Don't repeat yourself: for code, sure, but how about for data?
I periodically like to consolidate source code: keep a single latest svn trunk version on my system and organize the code that I have written and frequently reuse into libraries. I am in the process of packaging up most of my Ruby code in local gems.
I also have issues with many copies of textual data files. For data used in Java libraries and applications the solution is simple: I keep data with the code that needs it in JAR files that are kept in a single library directory on my development system. I have been doing this for over 10 years and this is a really nice way to keep data assets and code together.

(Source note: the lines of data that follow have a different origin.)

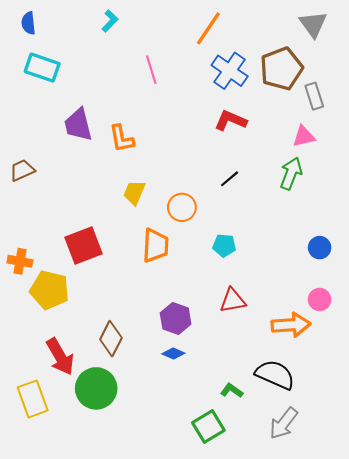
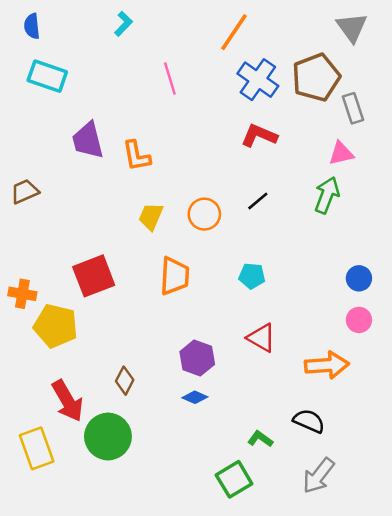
orange circle: (182, 207) -> (204, 214), moved
pink circle: (320, 299) -> (359, 320), moved
red triangle: (233, 301) -> (261, 338), turned 40
brown diamond: (111, 339) -> (125, 381), size x0.7
black semicircle: (275, 375) -> (309, 421), size x0.7

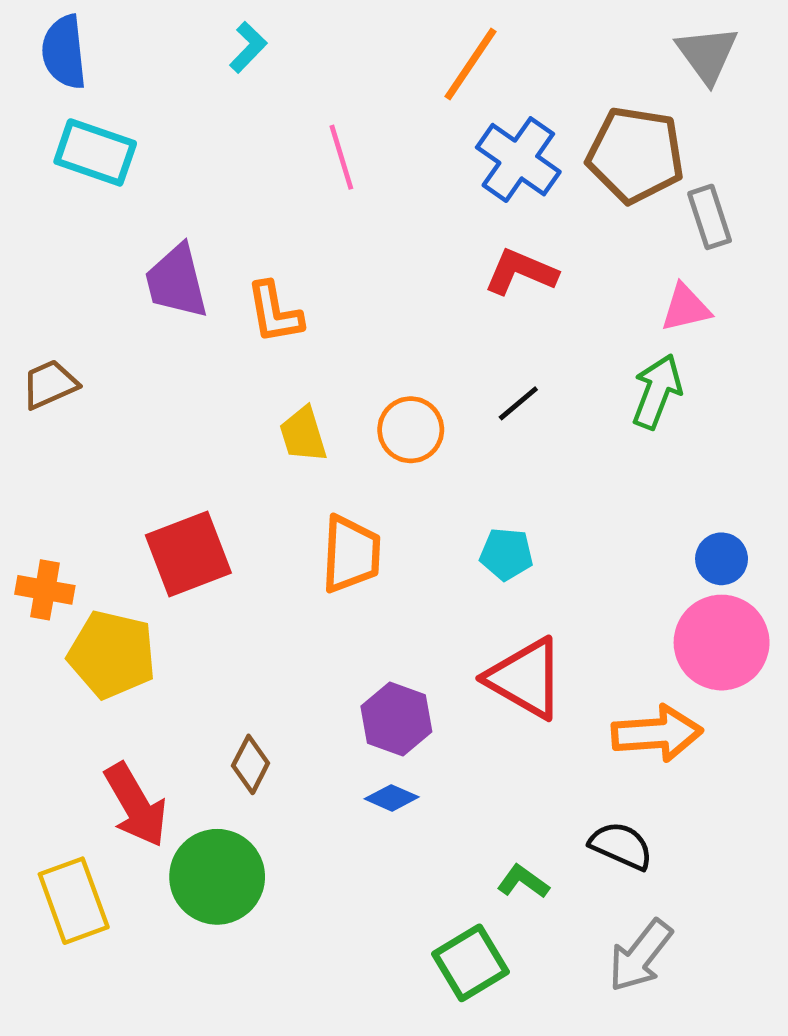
blue semicircle: (32, 26) -> (64, 52), size x1.4
brown pentagon: (316, 77) -> (635, 155), turned 30
yellow trapezoid: (151, 216) -> (303, 435), turned -40
pink circle: (359, 320) -> (722, 643), size x1.8
red triangle: (261, 338) -> (525, 678), size x1.4

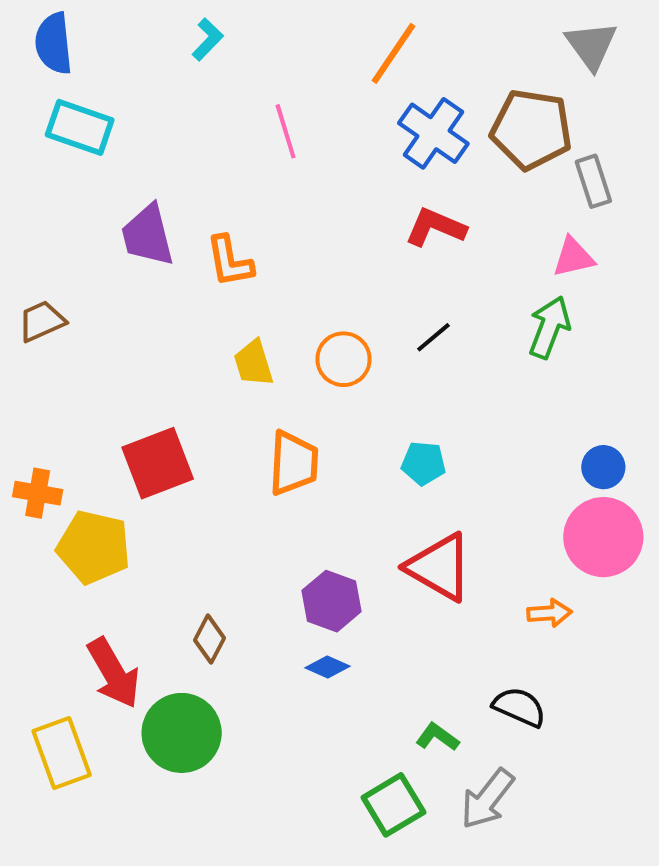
orange arrow: (657, 733) -> (549, 613), size x0.6
gray arrow: (640, 956) -> (487, 799), moved

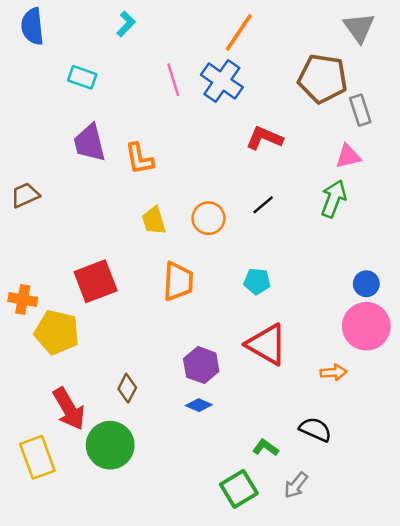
cyan rectangle: (80, 127) -> (82, 77), moved, size x0.7
blue cross: (433, 133) -> (222, 81), moved
gray arrow: (487, 799) -> (296, 485), size x0.7

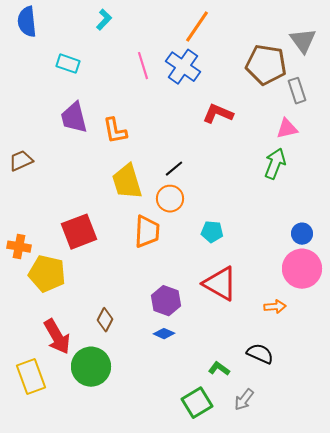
gray triangle: (359, 28) -> (303, 41), moved
black line: (263, 205) -> (174, 169), moved
orange circle: (208, 218) -> (170, 199), moved
yellow trapezoid: (154, 221) -> (127, 182), size x1.5

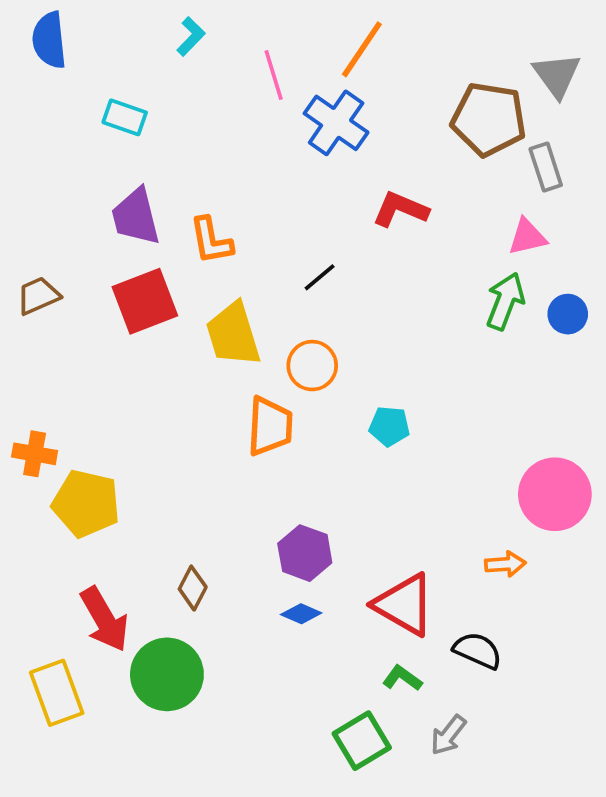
pink line: (143, 66) -> (274, 75), moved
black line: (174, 169) -> (320, 277), moved
red square: (79, 232) -> (145, 301), moved
blue circle: (302, 234) -> (568, 314), moved
red triangle: (220, 284) -> (404, 605), moved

Sometimes I simply link data statically into compiled applications that I use (e.g., in the last year I have reimplemented many of my statistical NLP tools in Gambit-C Scheme and I generate a single command line utility program with all the required data statically lined.)
For data assets used in programs developed in multiple programing languages, a "separation of concerns" between code and data assets makes more sense.
I need to better organize other data assets like tagged training data, raw text organized into a hierarchy of categories, data that I have culled form the web and stored in XML files, etc. I am starting the process of putting the most up to date versions into a single directory and tweaking my code to check the DATA environment variable value and then load data assets as-needed. I will probably not import this data directory into svn or git: most of the data seldom changes and some of the assets are huge.